━━ Data for the task

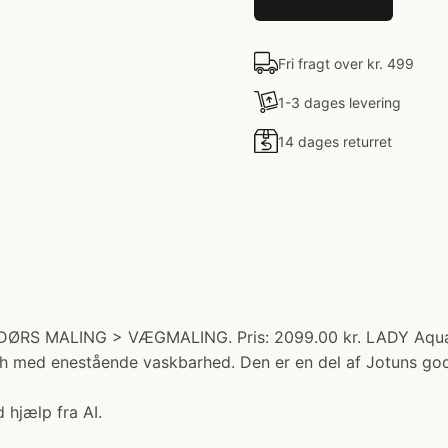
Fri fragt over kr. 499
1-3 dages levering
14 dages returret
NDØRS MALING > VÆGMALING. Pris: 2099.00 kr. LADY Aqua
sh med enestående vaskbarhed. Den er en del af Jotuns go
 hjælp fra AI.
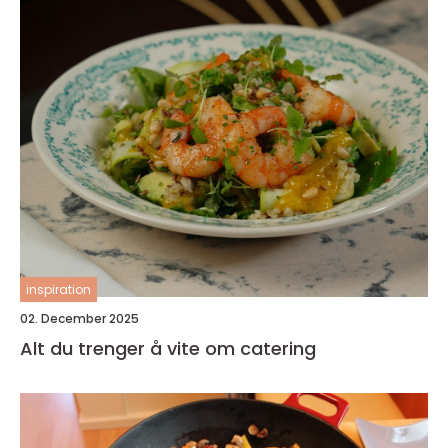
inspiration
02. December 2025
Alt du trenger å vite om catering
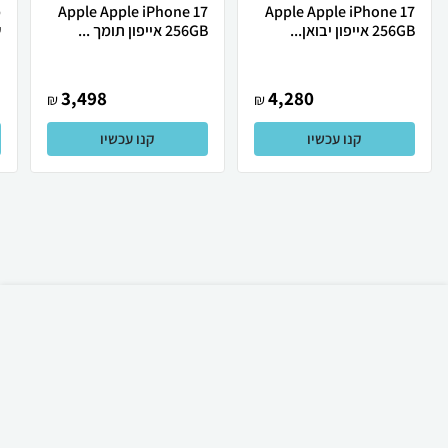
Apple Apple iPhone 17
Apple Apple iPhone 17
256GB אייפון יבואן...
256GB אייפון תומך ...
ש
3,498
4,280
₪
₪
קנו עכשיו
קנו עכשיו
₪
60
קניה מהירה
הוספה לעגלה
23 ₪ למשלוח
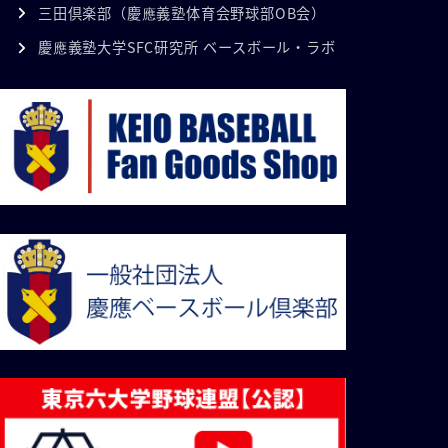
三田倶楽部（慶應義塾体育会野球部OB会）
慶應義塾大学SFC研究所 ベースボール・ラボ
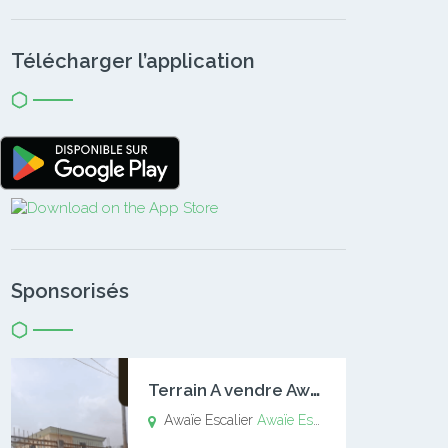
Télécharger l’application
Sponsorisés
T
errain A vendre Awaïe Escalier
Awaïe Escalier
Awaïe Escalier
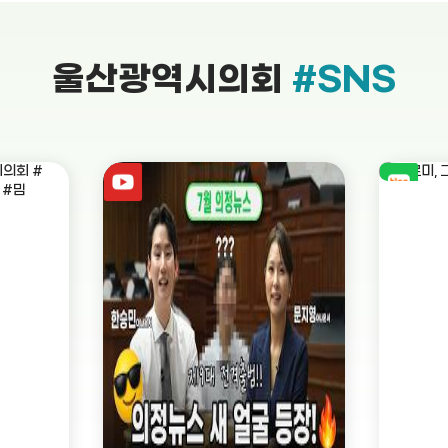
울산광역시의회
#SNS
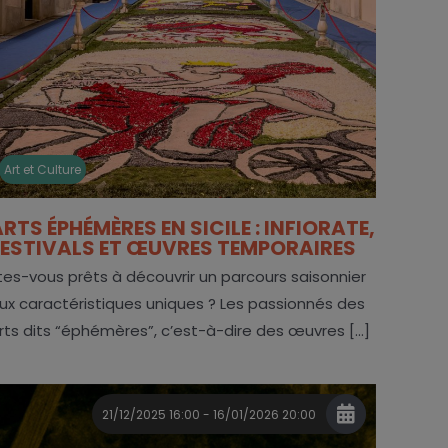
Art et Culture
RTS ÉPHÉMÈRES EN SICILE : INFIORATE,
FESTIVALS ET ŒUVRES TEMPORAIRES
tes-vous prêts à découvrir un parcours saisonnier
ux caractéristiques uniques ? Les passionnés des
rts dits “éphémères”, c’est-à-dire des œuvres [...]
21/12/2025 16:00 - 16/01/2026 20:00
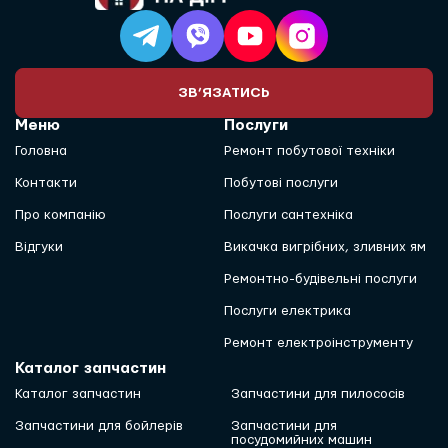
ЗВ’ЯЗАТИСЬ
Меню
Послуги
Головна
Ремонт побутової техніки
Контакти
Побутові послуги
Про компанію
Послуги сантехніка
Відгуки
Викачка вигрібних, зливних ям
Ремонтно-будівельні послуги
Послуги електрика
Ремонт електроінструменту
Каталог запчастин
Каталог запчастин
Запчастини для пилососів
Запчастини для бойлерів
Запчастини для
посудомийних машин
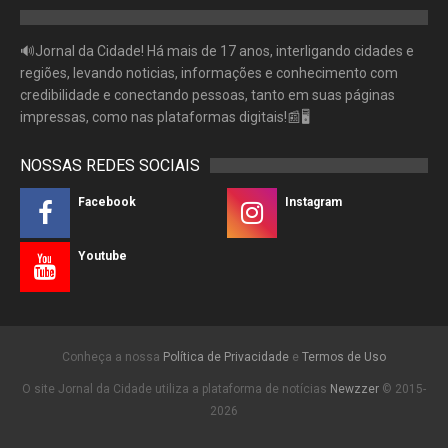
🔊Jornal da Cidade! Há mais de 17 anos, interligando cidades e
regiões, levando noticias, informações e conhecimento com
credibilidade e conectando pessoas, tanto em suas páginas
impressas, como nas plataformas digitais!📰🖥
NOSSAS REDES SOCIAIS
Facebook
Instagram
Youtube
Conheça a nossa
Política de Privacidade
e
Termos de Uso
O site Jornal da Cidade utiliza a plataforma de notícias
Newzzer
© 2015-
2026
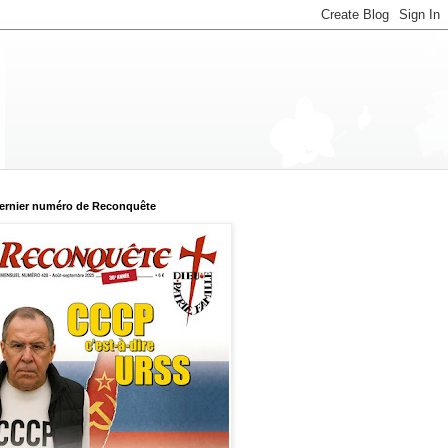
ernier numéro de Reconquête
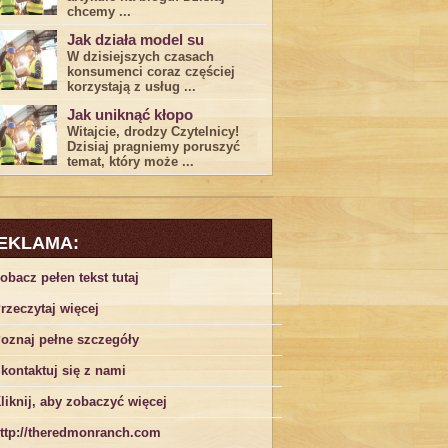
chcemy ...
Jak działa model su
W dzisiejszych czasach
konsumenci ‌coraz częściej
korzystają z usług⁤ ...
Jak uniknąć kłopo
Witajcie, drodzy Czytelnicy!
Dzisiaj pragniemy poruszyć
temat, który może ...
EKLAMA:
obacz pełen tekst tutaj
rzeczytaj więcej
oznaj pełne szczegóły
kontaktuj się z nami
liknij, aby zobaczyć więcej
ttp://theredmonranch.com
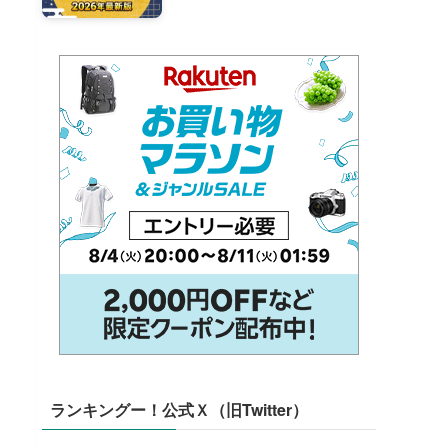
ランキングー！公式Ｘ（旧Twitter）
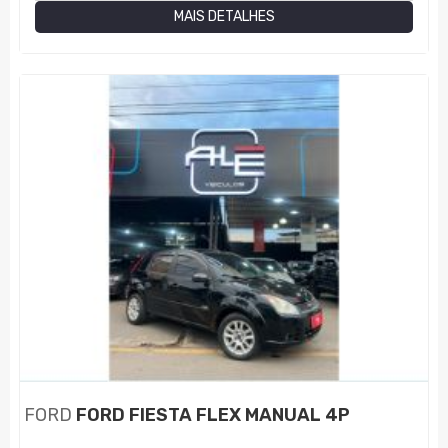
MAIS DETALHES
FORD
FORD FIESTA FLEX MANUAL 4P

━━━━

# [What this task involves]
Please restate the material word for word; the pictures stay out.

# [Your response]
Fri fragt over kr. 499
1-3 dages levering
14 dages returret
NDØRS MALING > VÆGMALING. Pris: 2099.00 kr. LADY Aqua
sh med enestående vaskbarhed. Den er en del af Jotuns go
 hjælp fra AI.
inspiration
02. December 2025
Alt du trenger å vite om catering
Apple Apple iPhone 17
Apple Apple iPhone 17
256GB אייפון יבואן...
256GB אייפון תומך ...
ש
3,498
4,280
₪
₪
קנו עכשיו
קנו עכשיו
₪
60
קניה מהירה
הוספה לעגלה
23 ₪ למשלוח
三田倶楽部（慶應義塾体育会野球部OB会）
慶應義塾大学SFC研究所 ベースボール・ラボ
Télécharger l’application
Sponsorisés
T
errain A vendre Awaïe Escalier
Awaïe Escalier
Awaïe Escalier
울산광역시의회
#SNS
Art et Culture
RTS ÉPHÉMÈRES EN SICILE : INFIORATE,
FESTIVALS ET ŒUVRES TEMPORAIRES
tes-vous prêts à découvrir un parcours saisonnier
ux caractéristiques uniques ? Les passionnés des
rts dits “éphémères”, c’est-à-dire des œuvres [...]
21/12/2025 16:00 - 16/01/2026 20:00
ЗВ’ЯЗАТИСЬ
Меню
Послуги
Головна
Ремонт побутової техніки
Контакти
Побутові послуги
Про компанію
Послуги сантехніка
Відгуки
Викачка вигрібних, зливних ям
Ремонтно-будівельні послуги
Послуги електрика
Ремонт електроінструменту
Каталог запчастин
Каталог запчастин
Запчастини для пилососів
Запчастини для бойлерів
Запчастини для
посудомийних машин
🔊Jornal da Cidade! Há mais de 17 anos, interligando cidades e
regiões, levando noticias, informações e conhecimento com
credibilidade e conectando pessoas, tanto em suas páginas
impressas, como nas plataformas digitais!📰🖥
NOSSAS REDES SOCIAIS
Facebook
Instagram
Youtube
Conheça a nossa
Política de Privacidade
e
Termos de Uso
O site Jornal da Cidade utiliza a plataforma de notícias
Newzzer
© 2015-
2026
ernier numéro de Reconquête
chcemy ...
Jak działa model su
W dzisiejszych czasach
konsumenci ‌coraz częściej
korzystają z usług⁤ ...
Jak uniknąć kłopo
Witajcie, drodzy Czytelnicy!
Dzisiaj pragniemy poruszyć
temat, który może ...
EKLAMA:
obacz pełen tekst tutaj
rzeczytaj więcej
oznaj pełne szczegóły
kontaktuj się z nami
liknij, aby zobaczyć więcej
ttp://theredmonranch.com
ランキングー！公式Ｘ（旧Twitter）
MAIS DETALHES
FORD
FORD FIESTA FLEX MANUAL 4P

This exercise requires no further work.